The indigenous Māori tribe of New Zealand have a famous saying which says in English, “The river flows from the mountain to the sea. I am the river. The river is me.”

There is an image that seems to capture this idea; it’s a map that visualizes 250,000 streams and rivers running through the U.S.   They are colored based on the direction of flow; zoomed out and to the naked eye, there are about three distinct colors, but in reality, there are 18 colors used, representing points around the compass.  At a high level view, the distinct tones and hues blend together in a dynamic, pulsing image. 

But a bit closer in, the streams and rivers remind me of the lines crisscrossing our palms and fingers.  Perhaps that might be a visual, embodied reminder for us of our connection with the waters that are the circulatory system of the land.  The river is me.  The river is you.  The river is all of us together.  Our bodies are more than 50% water after all.  Friends, all flourishing is mutual. 
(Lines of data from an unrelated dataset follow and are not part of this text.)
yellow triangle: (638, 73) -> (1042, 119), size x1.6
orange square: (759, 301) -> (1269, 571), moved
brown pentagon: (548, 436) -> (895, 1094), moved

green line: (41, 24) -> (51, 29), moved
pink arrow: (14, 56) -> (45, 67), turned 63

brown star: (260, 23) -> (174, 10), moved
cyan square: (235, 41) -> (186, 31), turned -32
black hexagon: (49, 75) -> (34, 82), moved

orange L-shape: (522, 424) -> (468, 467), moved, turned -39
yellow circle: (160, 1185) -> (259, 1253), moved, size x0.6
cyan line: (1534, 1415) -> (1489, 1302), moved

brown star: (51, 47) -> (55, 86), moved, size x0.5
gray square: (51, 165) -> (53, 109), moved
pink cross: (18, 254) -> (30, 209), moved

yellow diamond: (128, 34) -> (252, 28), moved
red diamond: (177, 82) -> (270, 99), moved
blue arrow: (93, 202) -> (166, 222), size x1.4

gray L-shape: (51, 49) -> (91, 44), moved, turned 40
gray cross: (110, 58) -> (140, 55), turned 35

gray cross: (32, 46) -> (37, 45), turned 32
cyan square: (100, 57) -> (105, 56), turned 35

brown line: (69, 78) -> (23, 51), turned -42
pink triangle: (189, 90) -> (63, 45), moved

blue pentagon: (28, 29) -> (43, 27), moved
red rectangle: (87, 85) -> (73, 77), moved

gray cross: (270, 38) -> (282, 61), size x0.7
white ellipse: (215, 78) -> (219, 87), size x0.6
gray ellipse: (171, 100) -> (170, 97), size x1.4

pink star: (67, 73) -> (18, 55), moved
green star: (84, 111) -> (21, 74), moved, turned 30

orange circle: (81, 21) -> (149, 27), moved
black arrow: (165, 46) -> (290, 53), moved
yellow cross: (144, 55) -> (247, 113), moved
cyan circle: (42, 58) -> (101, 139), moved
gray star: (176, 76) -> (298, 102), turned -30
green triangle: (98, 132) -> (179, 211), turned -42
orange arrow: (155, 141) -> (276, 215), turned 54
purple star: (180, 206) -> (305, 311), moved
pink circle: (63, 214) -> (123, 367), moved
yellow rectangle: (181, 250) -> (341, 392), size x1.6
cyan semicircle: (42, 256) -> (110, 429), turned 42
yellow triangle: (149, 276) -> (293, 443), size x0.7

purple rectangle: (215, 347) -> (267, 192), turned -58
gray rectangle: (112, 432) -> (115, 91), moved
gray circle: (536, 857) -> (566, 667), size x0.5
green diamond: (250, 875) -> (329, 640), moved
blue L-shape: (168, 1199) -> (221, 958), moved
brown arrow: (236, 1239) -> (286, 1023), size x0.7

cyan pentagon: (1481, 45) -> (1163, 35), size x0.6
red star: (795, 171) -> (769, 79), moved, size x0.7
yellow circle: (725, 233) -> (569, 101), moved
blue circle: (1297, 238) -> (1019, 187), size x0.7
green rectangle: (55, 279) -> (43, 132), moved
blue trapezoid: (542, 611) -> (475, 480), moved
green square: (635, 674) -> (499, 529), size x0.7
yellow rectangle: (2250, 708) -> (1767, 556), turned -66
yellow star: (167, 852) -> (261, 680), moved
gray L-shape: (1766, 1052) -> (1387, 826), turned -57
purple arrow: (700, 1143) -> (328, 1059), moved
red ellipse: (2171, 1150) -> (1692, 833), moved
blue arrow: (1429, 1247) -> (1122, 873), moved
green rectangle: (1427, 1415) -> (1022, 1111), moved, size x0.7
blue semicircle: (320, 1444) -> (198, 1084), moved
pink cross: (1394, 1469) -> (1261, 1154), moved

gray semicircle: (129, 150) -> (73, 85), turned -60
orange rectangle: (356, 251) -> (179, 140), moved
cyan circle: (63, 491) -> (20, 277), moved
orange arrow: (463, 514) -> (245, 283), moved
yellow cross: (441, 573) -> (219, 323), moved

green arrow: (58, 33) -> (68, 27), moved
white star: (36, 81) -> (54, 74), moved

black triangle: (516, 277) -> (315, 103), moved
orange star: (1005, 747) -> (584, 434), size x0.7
Amos knows that and invites us to offer our lives and ministries (individually and together) as radical incarnational and embodied testimony both at the Lord’s Table and in the public square. Ubuntu; I am because we are. And we are because Christ is. 

But let justice roll down like water
    and righteousness like an ever-flowing stream.

May we be bold enough to take this call to social righteousness seriously, my friends.  Knowing that God will bring it bear with or without us, so where and how do we want to be part of that story.  May we be faithful to this call each day.  Amen.